Chiral and Non-Chiral Edge States in Quantum Hall Systems with Charge Density Modulation

TL;DR

This paper explores how charge density wave modulations influence edge states in quantum Hall systems, revealing a tunable transition between topological and non-topological phases with distinct edge state properties.

Contribution

It demonstrates the control of topological phases in quantum Hall systems via charge density modulation, providing analytical and numerical insights into edge state robustness.

Findings

Transition between topological and non-topological phases controlled by modulation amplitude ratio.

Edge states are robust to disorder, with topological phase states immune to phase shift disorder.

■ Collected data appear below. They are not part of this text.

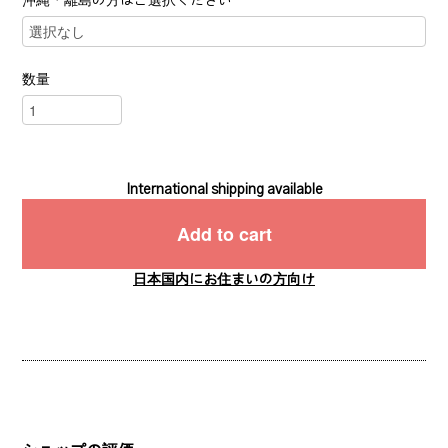
沖縄・離島の方はご選択ください
数量
International shipping available
Add to cart
日本国内にお住まいの方向け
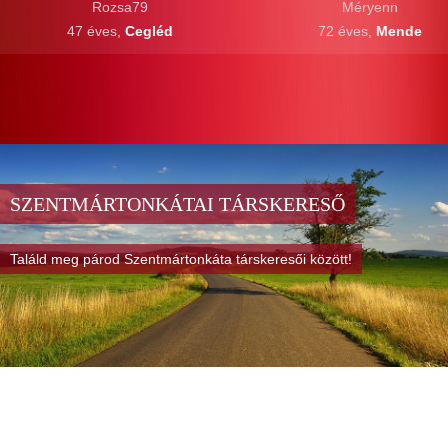
Rozsa79
Méryenn
47 éves,
Cegléd
72 éves,
Mende
SZENTMÁRTONKÁTAI TÁRSKERESŐ
Találd meg párod Szentmártonkáta társkeresői között!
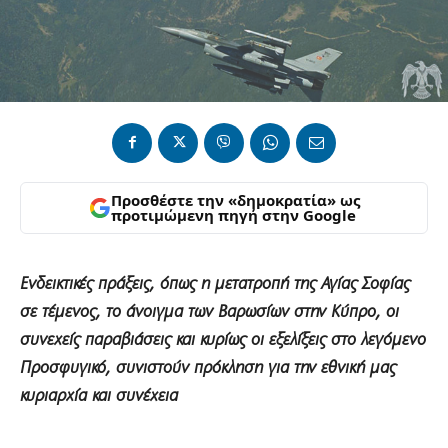
Προσθέστε την «δημοκρατία» ως
προτιμώμενη πηγή στην Google
Ενδεικτικές πράξεις, όπως η μετατροπή της Αγίας Σοφίας
σε τέμενος, το άνοιγμα των Βαρωσίων στην Κύπρο, οι
συνεχείς παραβιάσεις και κυρίως οι εξελίξεις στο λεγόμενο
Προσφυγικό, συνιστούν πρόκληση για την εθνική μας
κυριαρχία και συνέχεια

Analytical solutions for filling factor ν=1 and numerical results for higher filling factors.

Abstract

We consider a system of weakly coupled wires with quantum Hall effect (QHE) and in the presence of a spatially periodic modulation of the chemical potential along the wire, equivalent to a charge density wave (CDW). We investigate the competition between the two effects which both open a gap. We show that by changing the ratio between the amplitudes of the CDW modulation and the tunneling between wires, one can switch between non-topological CDW-dominated phase to topological QHE-dominated phase. Both phases host edge states of chiral and non-chiral nature robust to on-site disorder. However, only in the topological phase, the edge states are immune to disorder in the phase shifts of the CDWs. We provide analytical solutions for filling factor $\nu=1$ and study numerically effects of disorder as well as present numerical results for higher filling factors.